Segment Open
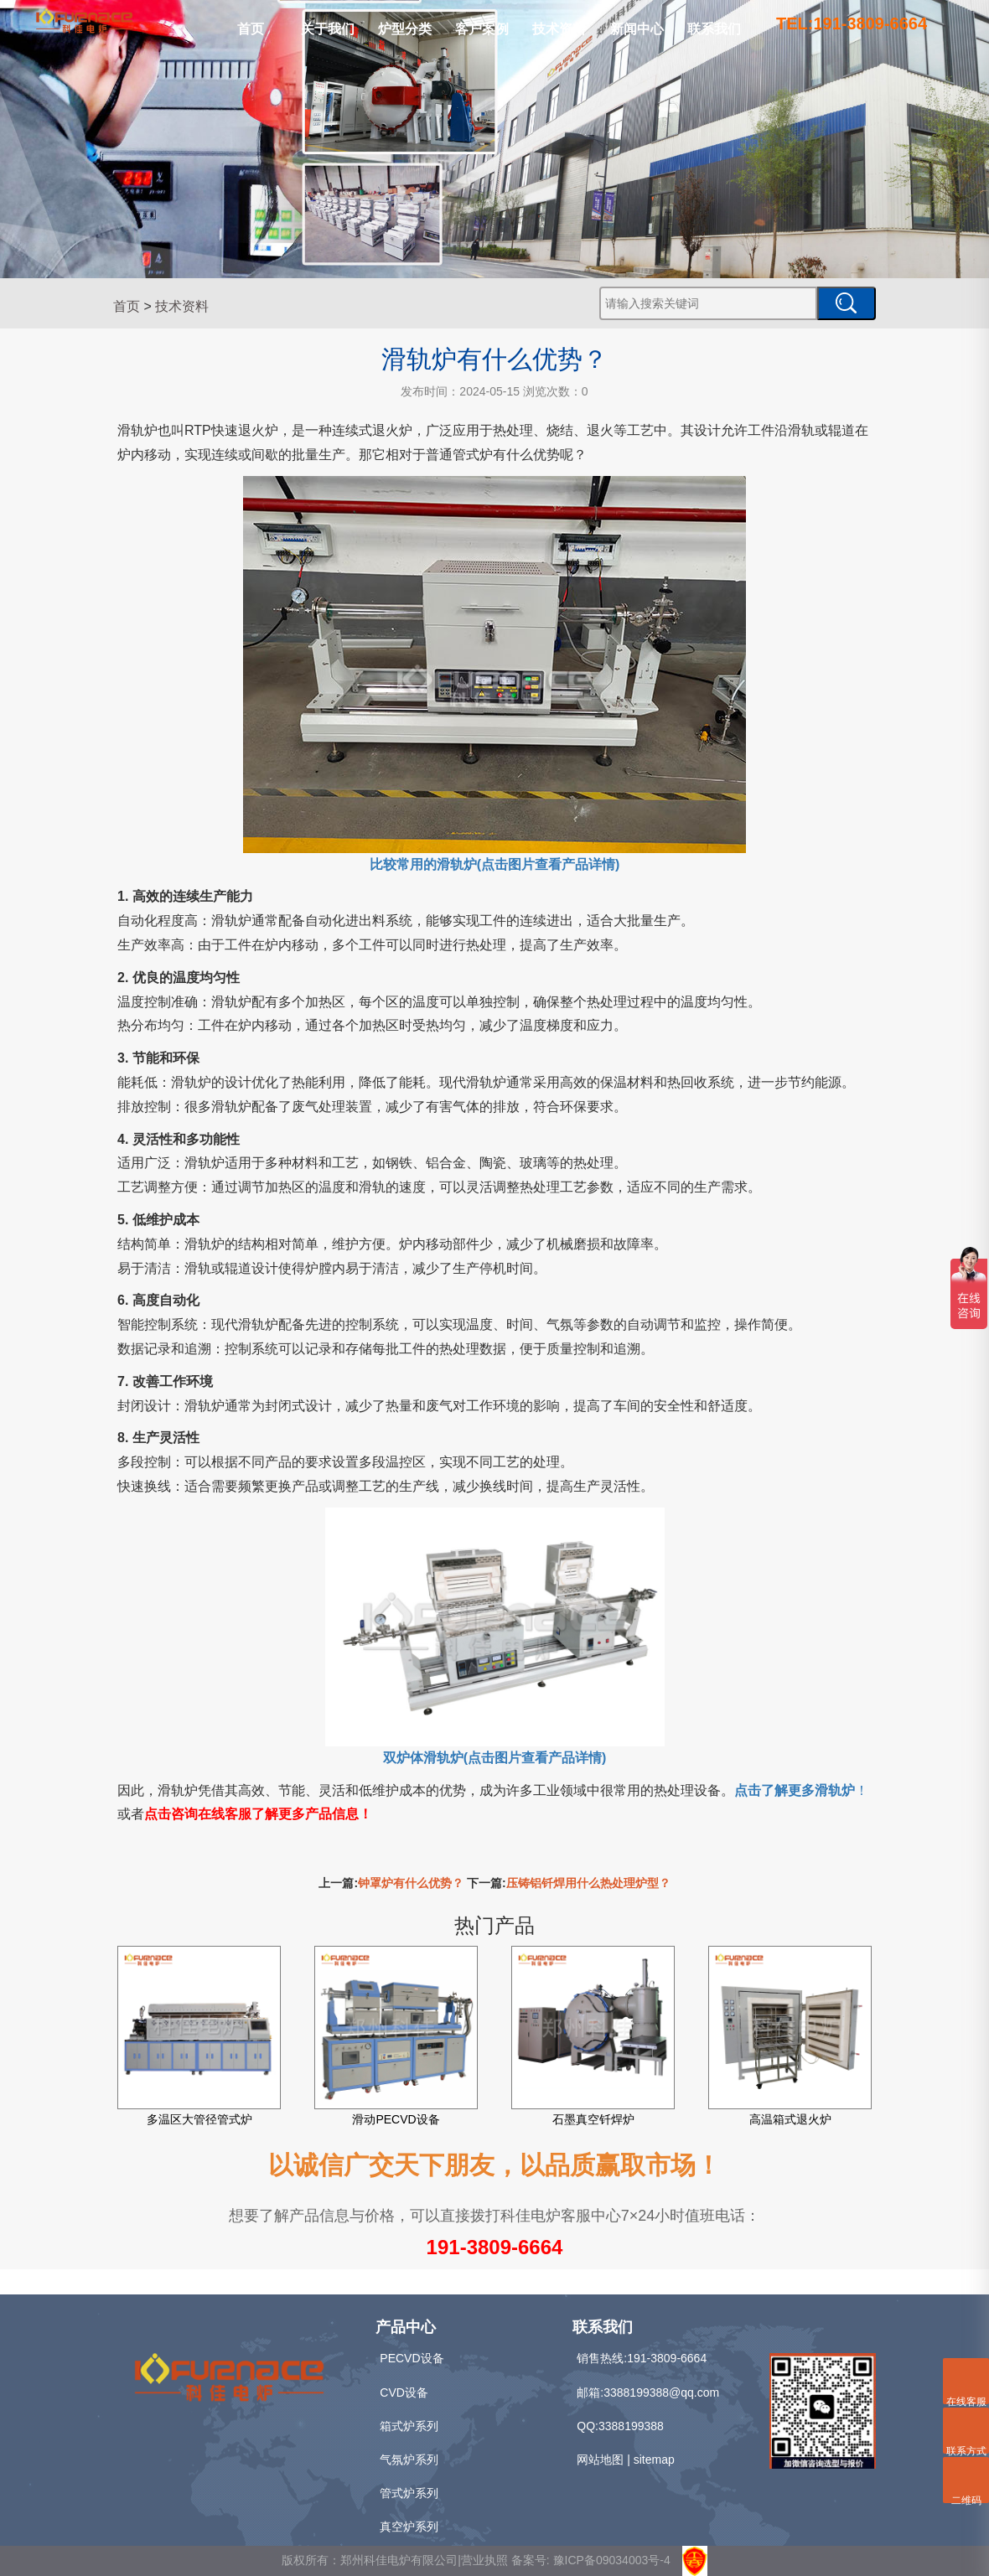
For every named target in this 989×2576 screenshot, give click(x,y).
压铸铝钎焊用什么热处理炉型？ (588, 1883)
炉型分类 (405, 29)
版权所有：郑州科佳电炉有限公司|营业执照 (396, 2560)
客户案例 (482, 29)
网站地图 (600, 2459)
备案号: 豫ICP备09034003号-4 (591, 2560)
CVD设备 (404, 2392)
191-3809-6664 (495, 2247)
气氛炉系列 (409, 2459)
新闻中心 (637, 29)
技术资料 (559, 29)
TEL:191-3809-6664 (851, 23)
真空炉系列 (409, 2526)
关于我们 (328, 29)
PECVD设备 (411, 2358)
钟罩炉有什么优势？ (410, 1883)
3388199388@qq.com (661, 2392)
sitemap (654, 2459)
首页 (250, 29)
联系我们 (714, 29)
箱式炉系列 (409, 2426)
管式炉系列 (409, 2493)
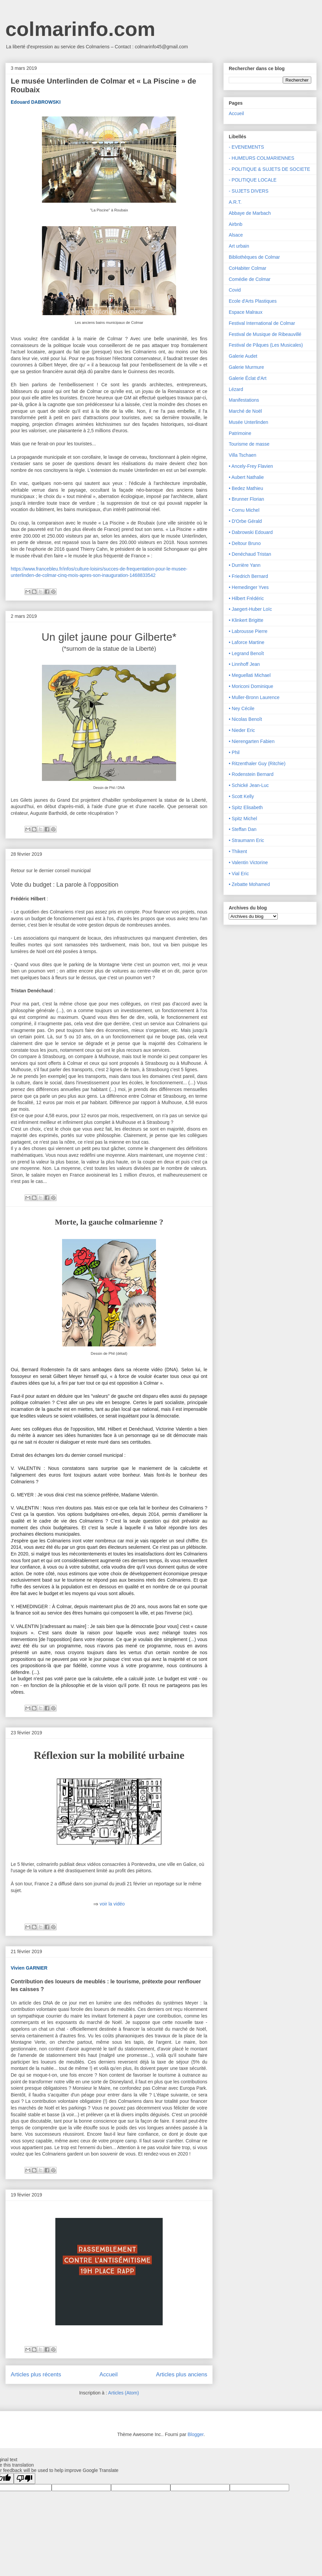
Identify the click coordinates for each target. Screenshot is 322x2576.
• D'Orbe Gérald (245, 521)
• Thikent (238, 851)
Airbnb (235, 224)
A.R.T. (235, 202)
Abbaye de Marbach (250, 213)
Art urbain (239, 246)
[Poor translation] (24, 2478)
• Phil (234, 752)
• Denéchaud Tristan (250, 554)
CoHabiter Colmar (247, 268)
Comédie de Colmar (250, 279)
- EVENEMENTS (246, 147)
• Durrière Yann (245, 565)
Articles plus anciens (181, 2374)
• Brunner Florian (246, 499)
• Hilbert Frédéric (246, 598)
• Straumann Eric (246, 840)
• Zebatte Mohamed (249, 884)
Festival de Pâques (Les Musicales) (266, 345)
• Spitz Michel (243, 818)
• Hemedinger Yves (249, 587)
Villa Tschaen (242, 455)
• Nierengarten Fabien (251, 741)
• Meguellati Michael (250, 675)
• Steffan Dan (242, 829)
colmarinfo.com (80, 29)
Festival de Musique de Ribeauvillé (265, 334)
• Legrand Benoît (246, 653)
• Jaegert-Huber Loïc (250, 609)
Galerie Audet (243, 356)
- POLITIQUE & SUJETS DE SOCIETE (269, 169)
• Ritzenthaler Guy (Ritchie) (257, 763)
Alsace (236, 235)
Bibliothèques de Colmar (254, 257)
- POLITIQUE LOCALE (252, 180)
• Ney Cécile (241, 708)
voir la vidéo (112, 1903)
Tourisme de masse (249, 444)
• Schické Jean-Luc (249, 785)
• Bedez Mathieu (246, 488)
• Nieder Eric (242, 730)
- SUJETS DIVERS (248, 191)
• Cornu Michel (244, 510)
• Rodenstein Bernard (251, 774)
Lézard (236, 389)
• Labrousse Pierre (248, 631)
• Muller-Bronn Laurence (254, 697)
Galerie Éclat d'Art (247, 378)
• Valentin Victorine (248, 862)
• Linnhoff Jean (244, 664)
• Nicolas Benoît (245, 719)
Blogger (195, 2434)
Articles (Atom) (123, 2392)
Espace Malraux (245, 312)
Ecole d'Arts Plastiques (253, 301)
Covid (235, 290)
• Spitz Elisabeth (246, 807)
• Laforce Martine (246, 642)
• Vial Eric (239, 873)
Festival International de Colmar (262, 323)
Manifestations (244, 400)
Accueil (109, 2374)
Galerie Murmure (246, 367)
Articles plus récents (36, 2374)
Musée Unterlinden (248, 422)
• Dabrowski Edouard (251, 532)
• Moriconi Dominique (251, 686)
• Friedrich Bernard (248, 576)
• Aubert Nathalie (246, 477)
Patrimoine (240, 433)
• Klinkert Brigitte (246, 620)
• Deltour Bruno (245, 543)
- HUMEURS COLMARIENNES (261, 158)
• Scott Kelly (241, 796)
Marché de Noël (245, 411)
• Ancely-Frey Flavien (251, 466)
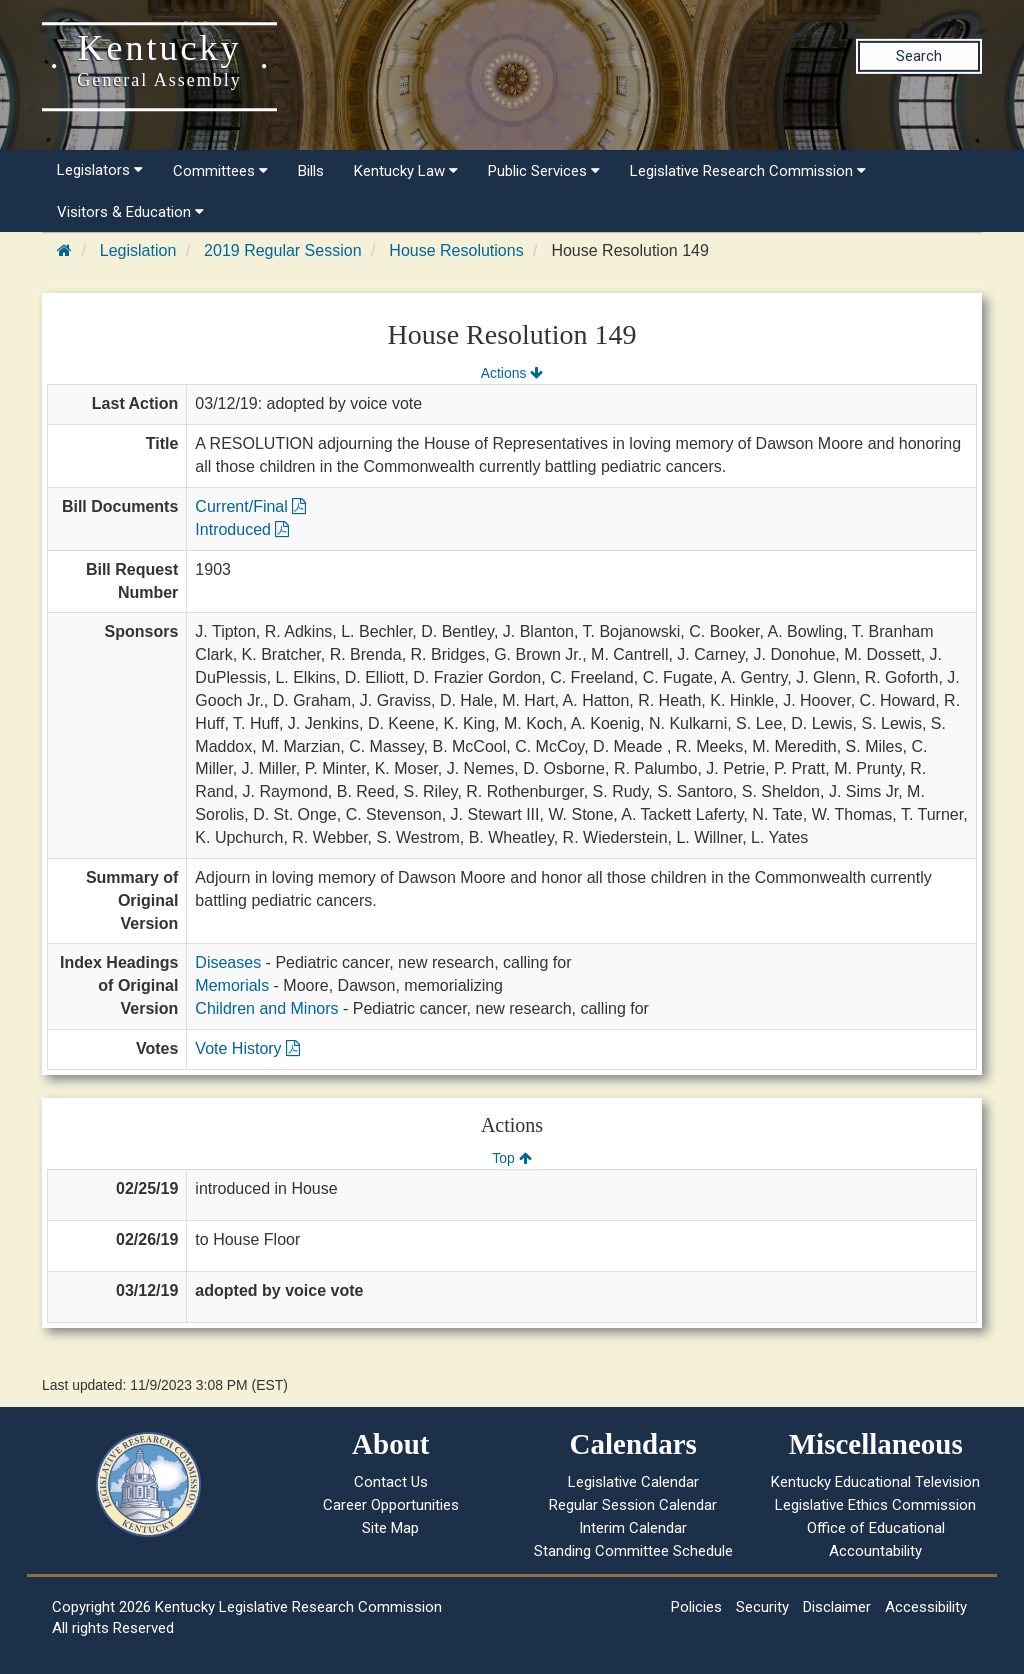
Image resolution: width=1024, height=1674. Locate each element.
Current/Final (250, 506)
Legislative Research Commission (748, 171)
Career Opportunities (391, 1505)
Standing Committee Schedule (633, 1551)
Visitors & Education (130, 212)
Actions (512, 373)
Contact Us (391, 1482)
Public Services (544, 171)
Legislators (100, 170)
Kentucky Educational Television (875, 1482)
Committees (220, 171)
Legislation (138, 250)
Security (762, 1607)
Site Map (390, 1528)
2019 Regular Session (282, 250)
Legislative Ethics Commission (875, 1505)
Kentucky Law (406, 171)
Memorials (232, 985)
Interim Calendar (633, 1528)
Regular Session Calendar (633, 1505)
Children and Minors (266, 1008)
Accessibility (926, 1607)
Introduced (242, 529)
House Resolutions (456, 250)
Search (919, 56)
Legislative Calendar (633, 1482)
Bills (311, 171)
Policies (696, 1607)
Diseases (228, 962)
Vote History (247, 1048)
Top (511, 1158)
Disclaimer (837, 1607)
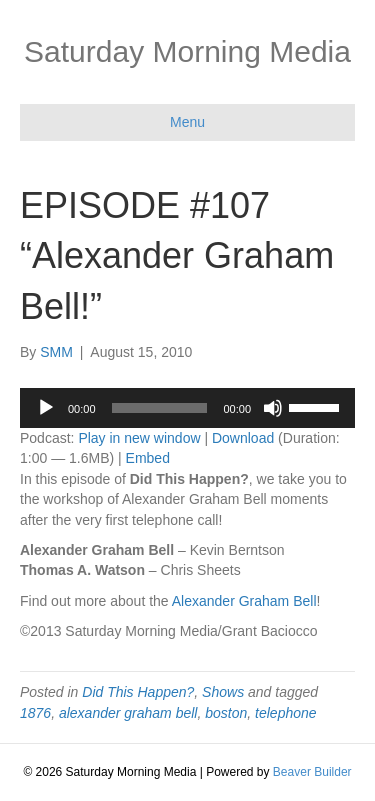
Segment Closed
What the task requires: Please print every record exactly as written, without the pictures.

Answer area:
For every named target in this 989×2576 screenshot, give click(x,y).
压铸铝钎焊用什么热处理炉型？ (588, 1883)
炉型分类 (405, 29)
版权所有：郑州科佳电炉有限公司|营业执照 (396, 2560)
客户案例 (482, 29)
网站地图 (600, 2459)
备案号: 豫ICP备09034003号-4 (591, 2560)
CVD设备 (404, 2392)
191-3809-6664 (495, 2247)
气氛炉系列 (409, 2459)
新闻中心 (637, 29)
技术资料 (559, 29)
TEL:191-3809-6664 (851, 23)
真空炉系列 (409, 2526)
关于我们 (328, 29)
PECVD设备 (411, 2358)
钟罩炉有什么优势？ (410, 1883)
3388199388@qq.com (661, 2392)
sitemap (654, 2459)
首页 (250, 29)
联系我们 (714, 29)
箱式炉系列 (409, 2426)
管式炉系列 (409, 2493)
Identify the click coordinates for each target. Screenshot is 322x2576.
• D'Orbe Gérald (245, 521)
• Thikent (238, 851)
Airbnb (235, 224)
A.R.T. (235, 202)
Abbaye de Marbach (250, 213)
Art urbain (239, 246)
[Poor translation] (24, 2478)
• Phil (234, 752)
• Denéchaud Tristan (250, 554)
CoHabiter Colmar (247, 268)
Comédie de Colmar (250, 279)
- EVENEMENTS (246, 147)
• Durrière Yann (245, 565)
Articles plus anciens (181, 2374)
• Brunner Florian (246, 499)
• Hilbert Frédéric (246, 598)
• Straumann Eric (246, 840)
• Zebatte Mohamed (249, 884)
Festival de Pâques (Les Musicales) (266, 345)
• Spitz Michel (243, 818)
• Hemedinger Yves (249, 587)
Villa Tschaen (242, 455)
• Nierengarten Fabien (251, 741)
• Meguellati Michael (250, 675)
• Steffan Dan (242, 829)
colmarinfo.com (80, 29)
Festival de Musique de Ribeauvillé (265, 334)
• Legrand Benoît (246, 653)
• Jaegert-Huber Loïc (250, 609)
Galerie Audet (243, 356)
- POLITIQUE & SUJETS DE SOCIETE (269, 169)
• Ritzenthaler Guy (Ritchie) (257, 763)
Alsace (236, 235)
Bibliothèques de Colmar (254, 257)
- POLITIQUE LOCALE (252, 180)
• Ney Cécile (241, 708)
voir la vidéo (112, 1903)
Tourisme de masse (249, 444)
• Schické Jean-Luc (249, 785)
• Bedez Mathieu (246, 488)
• Nieder Eric (242, 730)
- SUJETS DIVERS (248, 191)
• Cornu Michel (244, 510)
• Rodenstein Bernard (251, 774)
Lézard (236, 389)
• Labrousse Pierre (248, 631)
• Muller-Bronn Laurence (254, 697)
Galerie Éclat d'Art (247, 378)
• Valentin Victorine (248, 862)
• Linnhoff Jean (244, 664)
• Nicolas Benoît (245, 719)
Blogger (195, 2434)
Articles (Atom) (123, 2392)
Espace Malraux (245, 312)
Ecole d'Arts Plastiques (253, 301)
Covid (235, 290)
• Spitz Elisabeth (246, 807)
• Laforce Martine (246, 642)
• Vial Eric (239, 873)
Festival International de Colmar (262, 323)
Manifestations (244, 400)
Accueil (109, 2374)
Galerie Murmure (246, 367)
Articles plus récents (36, 2374)
Musée Unterlinden (248, 422)
• Dabrowski Edouard (251, 532)
• Moriconi Dominique (251, 686)
• Friedrich Bernard (248, 576)
• Aubert Nathalie (246, 477)
Patrimoine (240, 433)
• Klinkert Brigitte (246, 620)
• Deltour Bruno (245, 543)
- HUMEURS COLMARIENNES (261, 158)
• Scott Kelly (241, 796)
Marché de Noël (245, 411)
• Ancely-Frey Flavien (251, 466)
Image resolution: width=1024, height=1674. Locate each element.
Current/Final (250, 506)
Legislative Research Commission (748, 171)
Career Opportunities (391, 1505)
Standing Committee Schedule (633, 1551)
Visitors & Education (130, 212)
Actions (512, 373)
Contact Us (391, 1482)
Public Services (544, 171)
Legislators (100, 170)
Kentucky Educational Television (875, 1482)
Committees (220, 171)
Legislation (138, 250)
Security (762, 1607)
Site Map (390, 1528)
2019 Regular Session (282, 250)
Legislative Ethics Commission (875, 1505)
Kentucky Law (406, 171)
Memorials (232, 985)
Interim Calendar (633, 1528)
Regular Session Calendar (633, 1505)
Children and Minors (266, 1008)
Accessibility (926, 1607)
Introduced (242, 529)
House Resolutions (456, 250)
Search (919, 56)
Legislative Calendar (633, 1482)
Bills (311, 171)
Policies (696, 1607)
Diseases (228, 962)
Vote History (247, 1048)
Top (511, 1158)
Disclaimer (837, 1607)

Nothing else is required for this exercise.